* Work instructions
Locate each line below that includes "Monday" and reproduce it.

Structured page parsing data
--- START ---
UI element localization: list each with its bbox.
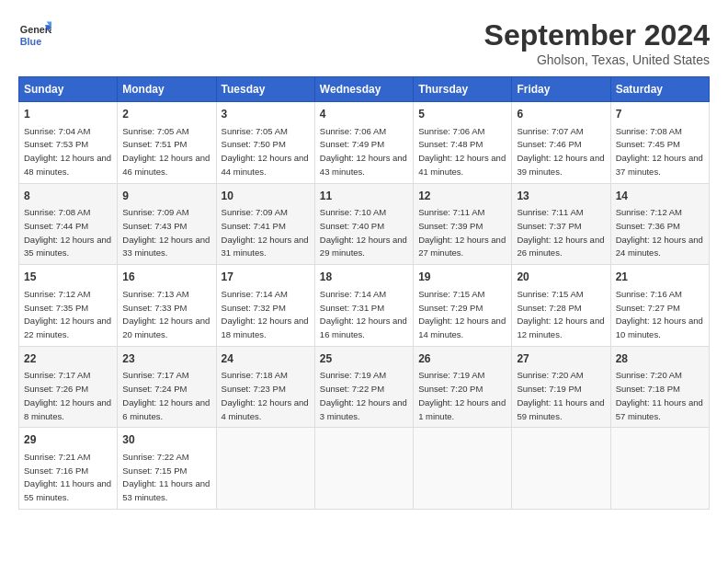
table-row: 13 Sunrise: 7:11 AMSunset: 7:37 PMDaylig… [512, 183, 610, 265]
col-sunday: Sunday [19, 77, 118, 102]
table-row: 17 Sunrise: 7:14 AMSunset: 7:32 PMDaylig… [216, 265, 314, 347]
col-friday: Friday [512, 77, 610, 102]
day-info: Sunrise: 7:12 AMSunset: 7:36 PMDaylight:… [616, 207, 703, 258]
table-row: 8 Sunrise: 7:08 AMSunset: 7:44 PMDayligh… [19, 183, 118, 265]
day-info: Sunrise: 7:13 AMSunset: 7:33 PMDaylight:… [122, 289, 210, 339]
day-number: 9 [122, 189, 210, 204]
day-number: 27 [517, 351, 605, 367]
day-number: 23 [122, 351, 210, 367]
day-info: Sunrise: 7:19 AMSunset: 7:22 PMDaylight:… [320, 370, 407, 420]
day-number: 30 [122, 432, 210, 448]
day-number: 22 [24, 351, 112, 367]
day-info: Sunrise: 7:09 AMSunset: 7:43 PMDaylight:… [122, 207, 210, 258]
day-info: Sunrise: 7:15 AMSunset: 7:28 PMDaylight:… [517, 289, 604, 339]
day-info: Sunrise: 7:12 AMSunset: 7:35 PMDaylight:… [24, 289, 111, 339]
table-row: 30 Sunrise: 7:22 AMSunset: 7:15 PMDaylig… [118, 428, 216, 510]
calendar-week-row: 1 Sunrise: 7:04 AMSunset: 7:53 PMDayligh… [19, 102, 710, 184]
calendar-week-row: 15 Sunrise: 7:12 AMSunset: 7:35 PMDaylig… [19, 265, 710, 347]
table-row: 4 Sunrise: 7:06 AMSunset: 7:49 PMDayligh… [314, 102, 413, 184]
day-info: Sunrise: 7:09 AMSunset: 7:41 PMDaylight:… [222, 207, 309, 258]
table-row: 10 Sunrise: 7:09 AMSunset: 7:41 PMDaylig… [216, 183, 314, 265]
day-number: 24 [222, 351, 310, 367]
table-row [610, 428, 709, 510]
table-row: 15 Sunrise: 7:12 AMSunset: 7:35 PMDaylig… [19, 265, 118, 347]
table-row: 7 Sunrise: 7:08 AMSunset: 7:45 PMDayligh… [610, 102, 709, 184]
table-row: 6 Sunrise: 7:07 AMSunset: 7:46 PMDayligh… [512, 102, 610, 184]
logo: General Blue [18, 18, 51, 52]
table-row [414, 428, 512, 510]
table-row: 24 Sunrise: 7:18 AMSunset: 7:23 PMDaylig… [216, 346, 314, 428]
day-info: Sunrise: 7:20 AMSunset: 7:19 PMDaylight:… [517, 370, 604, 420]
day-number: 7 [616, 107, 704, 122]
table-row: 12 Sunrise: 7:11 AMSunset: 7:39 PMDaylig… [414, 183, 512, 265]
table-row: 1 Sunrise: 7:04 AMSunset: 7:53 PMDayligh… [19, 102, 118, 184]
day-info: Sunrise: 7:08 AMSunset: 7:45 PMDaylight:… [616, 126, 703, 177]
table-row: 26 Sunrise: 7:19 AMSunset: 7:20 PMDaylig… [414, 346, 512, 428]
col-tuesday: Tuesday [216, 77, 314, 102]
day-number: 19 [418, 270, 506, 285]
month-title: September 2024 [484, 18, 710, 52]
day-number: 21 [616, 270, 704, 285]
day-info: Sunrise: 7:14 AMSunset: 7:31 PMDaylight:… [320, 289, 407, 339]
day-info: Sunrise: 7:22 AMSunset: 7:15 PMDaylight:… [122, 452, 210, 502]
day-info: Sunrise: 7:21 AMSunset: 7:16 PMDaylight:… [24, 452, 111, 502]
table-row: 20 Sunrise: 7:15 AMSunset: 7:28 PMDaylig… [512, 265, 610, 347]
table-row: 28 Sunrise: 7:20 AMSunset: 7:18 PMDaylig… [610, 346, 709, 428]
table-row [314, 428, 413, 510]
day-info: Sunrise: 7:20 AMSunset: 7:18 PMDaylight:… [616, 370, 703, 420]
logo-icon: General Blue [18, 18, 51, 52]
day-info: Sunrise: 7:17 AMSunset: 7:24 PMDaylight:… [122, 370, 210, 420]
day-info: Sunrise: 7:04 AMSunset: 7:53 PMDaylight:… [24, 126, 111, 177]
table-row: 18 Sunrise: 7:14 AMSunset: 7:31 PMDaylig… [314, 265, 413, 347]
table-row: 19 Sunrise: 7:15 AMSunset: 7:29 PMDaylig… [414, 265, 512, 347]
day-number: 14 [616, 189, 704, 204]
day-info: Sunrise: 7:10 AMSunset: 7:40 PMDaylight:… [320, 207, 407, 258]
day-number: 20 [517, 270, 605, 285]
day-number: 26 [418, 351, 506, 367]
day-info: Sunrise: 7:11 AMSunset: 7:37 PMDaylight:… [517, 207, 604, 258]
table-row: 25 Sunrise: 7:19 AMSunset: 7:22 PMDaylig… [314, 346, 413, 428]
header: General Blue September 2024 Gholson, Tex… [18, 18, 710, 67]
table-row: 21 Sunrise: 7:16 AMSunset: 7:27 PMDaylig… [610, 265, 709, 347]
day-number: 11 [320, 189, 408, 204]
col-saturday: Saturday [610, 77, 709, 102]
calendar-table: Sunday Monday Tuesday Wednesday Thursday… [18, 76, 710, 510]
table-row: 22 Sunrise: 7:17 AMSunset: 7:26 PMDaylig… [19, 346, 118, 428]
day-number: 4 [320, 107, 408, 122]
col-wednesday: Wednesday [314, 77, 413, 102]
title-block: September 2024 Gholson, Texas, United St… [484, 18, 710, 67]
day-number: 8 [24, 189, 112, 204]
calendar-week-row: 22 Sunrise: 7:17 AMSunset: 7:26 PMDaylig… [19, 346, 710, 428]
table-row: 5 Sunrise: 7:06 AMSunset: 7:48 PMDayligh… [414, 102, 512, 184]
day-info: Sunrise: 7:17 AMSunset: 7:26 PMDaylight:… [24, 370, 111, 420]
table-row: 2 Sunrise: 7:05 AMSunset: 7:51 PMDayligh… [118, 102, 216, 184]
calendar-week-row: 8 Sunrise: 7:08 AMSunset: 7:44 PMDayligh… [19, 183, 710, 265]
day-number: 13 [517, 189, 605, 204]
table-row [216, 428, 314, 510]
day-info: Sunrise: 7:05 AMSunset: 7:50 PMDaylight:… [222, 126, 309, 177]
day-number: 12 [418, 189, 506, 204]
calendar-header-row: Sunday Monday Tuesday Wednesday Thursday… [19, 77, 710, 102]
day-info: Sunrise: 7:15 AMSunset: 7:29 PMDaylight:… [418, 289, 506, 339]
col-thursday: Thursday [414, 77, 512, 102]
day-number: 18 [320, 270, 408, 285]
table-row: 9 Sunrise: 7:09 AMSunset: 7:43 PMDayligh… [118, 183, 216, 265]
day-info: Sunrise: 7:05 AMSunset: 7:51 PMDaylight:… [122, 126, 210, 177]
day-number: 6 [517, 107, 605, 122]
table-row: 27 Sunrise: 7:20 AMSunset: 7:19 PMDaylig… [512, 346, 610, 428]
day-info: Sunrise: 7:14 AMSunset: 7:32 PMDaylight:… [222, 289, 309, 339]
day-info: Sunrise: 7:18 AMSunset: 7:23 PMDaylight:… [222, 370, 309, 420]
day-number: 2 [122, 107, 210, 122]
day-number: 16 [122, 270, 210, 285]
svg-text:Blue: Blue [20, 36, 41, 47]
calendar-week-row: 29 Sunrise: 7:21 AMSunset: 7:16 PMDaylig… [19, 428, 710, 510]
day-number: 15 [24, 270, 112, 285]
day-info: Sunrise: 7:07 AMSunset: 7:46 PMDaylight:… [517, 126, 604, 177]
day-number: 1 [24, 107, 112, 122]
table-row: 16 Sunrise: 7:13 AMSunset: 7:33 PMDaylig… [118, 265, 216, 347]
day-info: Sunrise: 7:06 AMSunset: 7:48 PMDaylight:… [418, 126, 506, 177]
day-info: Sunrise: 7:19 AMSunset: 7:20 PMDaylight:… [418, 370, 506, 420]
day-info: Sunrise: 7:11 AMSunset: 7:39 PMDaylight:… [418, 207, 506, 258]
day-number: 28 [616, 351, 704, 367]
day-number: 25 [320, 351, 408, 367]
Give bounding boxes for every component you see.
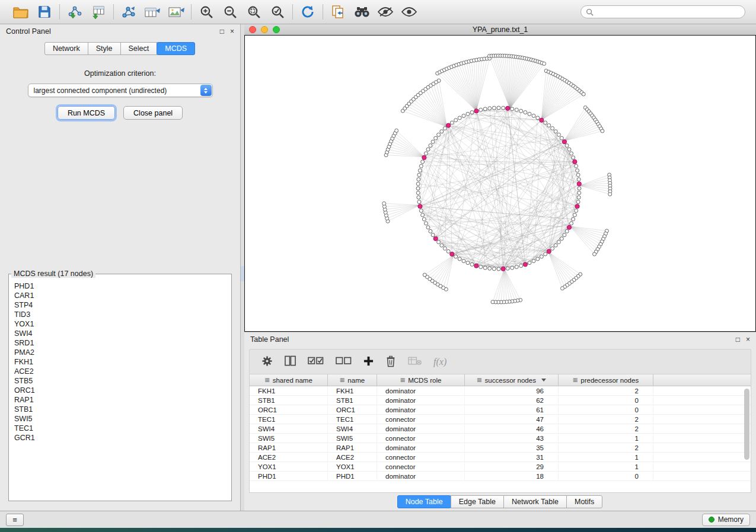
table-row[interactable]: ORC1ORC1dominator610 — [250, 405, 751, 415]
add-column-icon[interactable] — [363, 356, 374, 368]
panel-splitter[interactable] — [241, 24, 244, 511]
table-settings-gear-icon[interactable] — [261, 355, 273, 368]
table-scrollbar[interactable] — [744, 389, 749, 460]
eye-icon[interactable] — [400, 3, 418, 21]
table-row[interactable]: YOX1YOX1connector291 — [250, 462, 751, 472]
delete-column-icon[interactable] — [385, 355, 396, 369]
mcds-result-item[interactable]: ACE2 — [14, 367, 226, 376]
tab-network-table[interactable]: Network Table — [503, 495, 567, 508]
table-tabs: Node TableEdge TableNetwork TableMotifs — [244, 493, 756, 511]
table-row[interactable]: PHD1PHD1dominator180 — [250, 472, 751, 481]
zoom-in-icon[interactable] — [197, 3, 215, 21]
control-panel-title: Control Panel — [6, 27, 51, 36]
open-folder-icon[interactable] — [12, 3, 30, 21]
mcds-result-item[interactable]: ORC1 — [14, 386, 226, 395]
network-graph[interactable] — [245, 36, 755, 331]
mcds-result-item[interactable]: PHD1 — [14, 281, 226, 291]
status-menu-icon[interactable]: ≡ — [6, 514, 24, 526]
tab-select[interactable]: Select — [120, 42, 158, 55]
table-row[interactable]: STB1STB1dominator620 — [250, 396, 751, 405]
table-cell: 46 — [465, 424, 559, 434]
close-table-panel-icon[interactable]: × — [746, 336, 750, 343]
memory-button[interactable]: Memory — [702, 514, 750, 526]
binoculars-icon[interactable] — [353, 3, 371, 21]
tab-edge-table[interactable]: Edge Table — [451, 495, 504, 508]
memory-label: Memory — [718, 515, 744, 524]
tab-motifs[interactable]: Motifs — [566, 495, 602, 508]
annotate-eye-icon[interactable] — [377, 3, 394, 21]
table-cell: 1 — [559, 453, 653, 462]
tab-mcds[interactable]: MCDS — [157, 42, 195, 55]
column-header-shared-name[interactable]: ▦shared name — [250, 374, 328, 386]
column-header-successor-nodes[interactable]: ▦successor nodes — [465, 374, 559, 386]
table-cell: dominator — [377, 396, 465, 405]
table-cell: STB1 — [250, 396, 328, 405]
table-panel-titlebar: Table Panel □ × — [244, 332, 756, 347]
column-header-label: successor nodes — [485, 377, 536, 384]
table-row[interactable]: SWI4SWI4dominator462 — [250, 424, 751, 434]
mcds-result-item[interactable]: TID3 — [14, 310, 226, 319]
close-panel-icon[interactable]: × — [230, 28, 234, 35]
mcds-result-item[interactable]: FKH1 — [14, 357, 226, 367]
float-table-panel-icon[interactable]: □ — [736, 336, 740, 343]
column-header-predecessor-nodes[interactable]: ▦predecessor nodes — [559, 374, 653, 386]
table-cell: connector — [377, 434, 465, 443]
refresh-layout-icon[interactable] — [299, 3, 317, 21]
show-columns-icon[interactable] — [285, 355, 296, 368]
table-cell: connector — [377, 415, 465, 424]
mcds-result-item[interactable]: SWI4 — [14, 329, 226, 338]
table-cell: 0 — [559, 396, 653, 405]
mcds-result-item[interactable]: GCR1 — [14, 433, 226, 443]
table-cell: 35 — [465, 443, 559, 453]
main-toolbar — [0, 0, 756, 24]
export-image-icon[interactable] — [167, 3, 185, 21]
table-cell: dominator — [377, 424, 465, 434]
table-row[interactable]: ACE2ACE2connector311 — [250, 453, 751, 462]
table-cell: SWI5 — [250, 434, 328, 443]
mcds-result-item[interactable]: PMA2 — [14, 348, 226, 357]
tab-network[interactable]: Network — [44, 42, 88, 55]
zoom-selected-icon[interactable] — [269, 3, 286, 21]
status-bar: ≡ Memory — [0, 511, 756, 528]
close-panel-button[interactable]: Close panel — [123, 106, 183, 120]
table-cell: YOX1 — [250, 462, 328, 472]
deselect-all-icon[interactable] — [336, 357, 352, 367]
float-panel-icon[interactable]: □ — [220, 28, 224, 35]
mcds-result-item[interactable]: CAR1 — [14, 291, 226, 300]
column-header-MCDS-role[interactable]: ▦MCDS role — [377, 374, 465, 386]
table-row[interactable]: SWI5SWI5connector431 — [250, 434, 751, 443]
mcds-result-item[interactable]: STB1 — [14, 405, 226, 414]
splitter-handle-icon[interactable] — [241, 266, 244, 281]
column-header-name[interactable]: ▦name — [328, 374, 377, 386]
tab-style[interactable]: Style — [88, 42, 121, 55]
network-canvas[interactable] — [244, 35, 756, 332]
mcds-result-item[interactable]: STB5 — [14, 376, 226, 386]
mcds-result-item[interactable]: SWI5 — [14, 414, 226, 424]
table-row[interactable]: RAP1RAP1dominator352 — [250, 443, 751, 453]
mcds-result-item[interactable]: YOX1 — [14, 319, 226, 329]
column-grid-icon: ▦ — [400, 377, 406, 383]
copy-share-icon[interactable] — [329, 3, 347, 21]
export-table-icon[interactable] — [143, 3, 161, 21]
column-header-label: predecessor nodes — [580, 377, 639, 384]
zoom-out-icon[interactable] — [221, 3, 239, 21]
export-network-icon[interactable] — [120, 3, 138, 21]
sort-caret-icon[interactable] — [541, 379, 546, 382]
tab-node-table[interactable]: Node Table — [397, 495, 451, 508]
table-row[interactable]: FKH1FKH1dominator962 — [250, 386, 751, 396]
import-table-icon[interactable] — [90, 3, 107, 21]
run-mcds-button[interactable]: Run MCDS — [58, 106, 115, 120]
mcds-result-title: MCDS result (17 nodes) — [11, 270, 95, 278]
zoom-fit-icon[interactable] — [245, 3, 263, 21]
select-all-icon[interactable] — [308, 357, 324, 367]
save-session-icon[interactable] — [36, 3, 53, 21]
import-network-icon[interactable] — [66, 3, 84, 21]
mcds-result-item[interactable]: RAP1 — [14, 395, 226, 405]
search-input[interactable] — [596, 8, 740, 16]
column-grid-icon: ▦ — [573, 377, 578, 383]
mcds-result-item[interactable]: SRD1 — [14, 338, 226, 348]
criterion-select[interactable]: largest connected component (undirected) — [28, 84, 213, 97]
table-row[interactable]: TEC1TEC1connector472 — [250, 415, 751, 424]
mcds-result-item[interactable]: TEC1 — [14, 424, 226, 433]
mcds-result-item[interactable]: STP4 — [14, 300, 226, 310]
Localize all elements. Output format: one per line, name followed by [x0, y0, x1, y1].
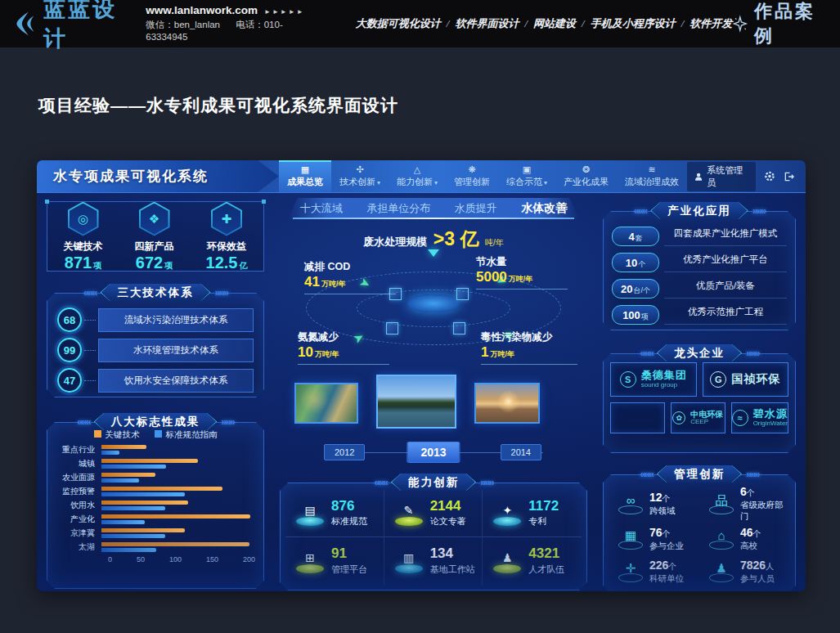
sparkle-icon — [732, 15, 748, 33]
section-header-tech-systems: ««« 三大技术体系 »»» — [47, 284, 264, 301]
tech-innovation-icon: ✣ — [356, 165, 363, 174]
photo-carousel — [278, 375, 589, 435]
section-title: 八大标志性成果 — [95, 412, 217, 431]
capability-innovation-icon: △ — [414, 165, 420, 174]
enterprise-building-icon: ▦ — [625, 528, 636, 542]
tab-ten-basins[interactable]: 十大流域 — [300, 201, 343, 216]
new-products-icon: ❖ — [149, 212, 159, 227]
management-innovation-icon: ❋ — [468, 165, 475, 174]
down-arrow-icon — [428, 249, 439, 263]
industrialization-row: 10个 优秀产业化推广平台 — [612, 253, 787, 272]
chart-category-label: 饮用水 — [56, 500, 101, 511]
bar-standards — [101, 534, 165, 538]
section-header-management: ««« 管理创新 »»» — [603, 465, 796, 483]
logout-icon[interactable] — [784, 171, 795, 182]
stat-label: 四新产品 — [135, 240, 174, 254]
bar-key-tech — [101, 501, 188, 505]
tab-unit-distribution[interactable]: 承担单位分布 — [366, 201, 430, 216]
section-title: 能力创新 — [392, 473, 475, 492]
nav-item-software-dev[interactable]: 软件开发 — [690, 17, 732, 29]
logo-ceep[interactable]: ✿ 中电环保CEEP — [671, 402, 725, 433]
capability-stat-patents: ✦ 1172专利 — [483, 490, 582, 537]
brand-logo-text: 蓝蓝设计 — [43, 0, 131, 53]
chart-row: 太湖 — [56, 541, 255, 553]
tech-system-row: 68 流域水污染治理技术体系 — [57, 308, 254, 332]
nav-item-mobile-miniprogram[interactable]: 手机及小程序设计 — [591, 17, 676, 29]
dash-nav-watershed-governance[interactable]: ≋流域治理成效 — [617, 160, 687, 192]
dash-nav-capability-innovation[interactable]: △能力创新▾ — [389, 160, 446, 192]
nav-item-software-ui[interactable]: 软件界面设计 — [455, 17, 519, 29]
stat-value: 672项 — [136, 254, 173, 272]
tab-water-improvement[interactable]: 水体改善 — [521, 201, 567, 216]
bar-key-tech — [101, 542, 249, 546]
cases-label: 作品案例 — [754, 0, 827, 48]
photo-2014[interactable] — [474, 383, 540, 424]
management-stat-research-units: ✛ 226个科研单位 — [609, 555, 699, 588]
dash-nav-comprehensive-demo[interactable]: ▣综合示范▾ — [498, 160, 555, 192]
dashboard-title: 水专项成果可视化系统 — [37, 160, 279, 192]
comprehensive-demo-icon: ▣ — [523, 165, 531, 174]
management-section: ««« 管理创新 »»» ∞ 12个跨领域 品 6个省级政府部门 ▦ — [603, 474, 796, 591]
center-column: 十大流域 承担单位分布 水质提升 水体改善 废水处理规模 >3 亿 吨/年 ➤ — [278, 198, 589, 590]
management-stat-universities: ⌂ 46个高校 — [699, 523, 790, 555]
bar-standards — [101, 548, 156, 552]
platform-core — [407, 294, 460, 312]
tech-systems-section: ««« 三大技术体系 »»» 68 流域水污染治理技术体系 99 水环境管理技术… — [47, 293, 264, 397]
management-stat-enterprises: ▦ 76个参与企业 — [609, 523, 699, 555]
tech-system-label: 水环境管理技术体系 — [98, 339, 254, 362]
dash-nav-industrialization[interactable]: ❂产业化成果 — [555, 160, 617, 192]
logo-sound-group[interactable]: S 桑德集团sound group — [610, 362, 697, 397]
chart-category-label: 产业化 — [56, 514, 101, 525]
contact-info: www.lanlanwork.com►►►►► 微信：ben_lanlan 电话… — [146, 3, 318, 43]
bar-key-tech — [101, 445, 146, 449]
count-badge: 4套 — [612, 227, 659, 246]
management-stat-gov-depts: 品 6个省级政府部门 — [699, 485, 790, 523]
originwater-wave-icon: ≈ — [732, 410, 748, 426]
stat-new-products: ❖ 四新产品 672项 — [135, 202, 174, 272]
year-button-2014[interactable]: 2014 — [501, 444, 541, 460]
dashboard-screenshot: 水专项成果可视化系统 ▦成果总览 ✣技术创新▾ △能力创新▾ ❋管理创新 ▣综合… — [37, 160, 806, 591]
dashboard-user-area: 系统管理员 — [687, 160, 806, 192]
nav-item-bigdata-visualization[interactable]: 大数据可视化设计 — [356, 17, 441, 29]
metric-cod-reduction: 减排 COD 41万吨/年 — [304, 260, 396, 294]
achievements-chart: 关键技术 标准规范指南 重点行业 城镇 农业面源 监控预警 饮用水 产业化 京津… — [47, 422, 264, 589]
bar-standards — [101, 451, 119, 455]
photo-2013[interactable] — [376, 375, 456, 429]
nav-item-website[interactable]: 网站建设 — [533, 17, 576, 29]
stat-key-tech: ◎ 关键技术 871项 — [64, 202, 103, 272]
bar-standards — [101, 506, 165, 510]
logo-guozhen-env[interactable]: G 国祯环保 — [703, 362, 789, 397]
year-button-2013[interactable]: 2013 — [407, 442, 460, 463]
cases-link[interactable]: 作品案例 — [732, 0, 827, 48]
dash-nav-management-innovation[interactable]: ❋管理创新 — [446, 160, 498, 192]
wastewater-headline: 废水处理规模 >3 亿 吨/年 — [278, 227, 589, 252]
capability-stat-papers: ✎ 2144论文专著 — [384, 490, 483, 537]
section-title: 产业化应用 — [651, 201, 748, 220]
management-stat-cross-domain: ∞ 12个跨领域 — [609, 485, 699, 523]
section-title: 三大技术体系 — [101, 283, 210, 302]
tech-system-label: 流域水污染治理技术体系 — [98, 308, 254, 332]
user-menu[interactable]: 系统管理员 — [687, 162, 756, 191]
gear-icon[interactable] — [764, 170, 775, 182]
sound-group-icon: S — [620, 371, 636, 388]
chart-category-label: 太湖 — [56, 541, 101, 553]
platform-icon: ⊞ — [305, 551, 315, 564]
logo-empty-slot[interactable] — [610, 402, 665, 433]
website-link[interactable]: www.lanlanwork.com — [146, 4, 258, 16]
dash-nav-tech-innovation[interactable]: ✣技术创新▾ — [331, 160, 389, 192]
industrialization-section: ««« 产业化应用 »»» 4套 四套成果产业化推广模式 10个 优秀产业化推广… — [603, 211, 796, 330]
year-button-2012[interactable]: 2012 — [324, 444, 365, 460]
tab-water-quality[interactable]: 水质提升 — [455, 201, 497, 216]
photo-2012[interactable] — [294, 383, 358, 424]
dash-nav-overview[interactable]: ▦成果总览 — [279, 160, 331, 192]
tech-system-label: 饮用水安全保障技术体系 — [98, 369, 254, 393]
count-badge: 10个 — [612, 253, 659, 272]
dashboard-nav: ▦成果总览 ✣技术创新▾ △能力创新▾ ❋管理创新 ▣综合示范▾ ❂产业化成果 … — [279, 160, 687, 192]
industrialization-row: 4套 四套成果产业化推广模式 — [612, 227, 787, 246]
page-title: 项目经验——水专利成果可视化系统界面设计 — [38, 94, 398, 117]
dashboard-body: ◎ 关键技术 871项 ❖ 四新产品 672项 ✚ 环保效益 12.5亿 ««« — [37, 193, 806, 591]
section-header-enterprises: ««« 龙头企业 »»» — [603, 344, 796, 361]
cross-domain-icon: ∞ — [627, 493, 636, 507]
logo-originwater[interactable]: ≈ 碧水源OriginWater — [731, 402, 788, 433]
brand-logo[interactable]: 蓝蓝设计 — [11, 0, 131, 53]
--- END ---
* Exercise solution
calendar-table: Sunday Monday Tuesday Wednesday Thursday… [18, 76, 710, 510]
calendar-header-row: Sunday Monday Tuesday Wednesday Thursday… [19, 77, 710, 102]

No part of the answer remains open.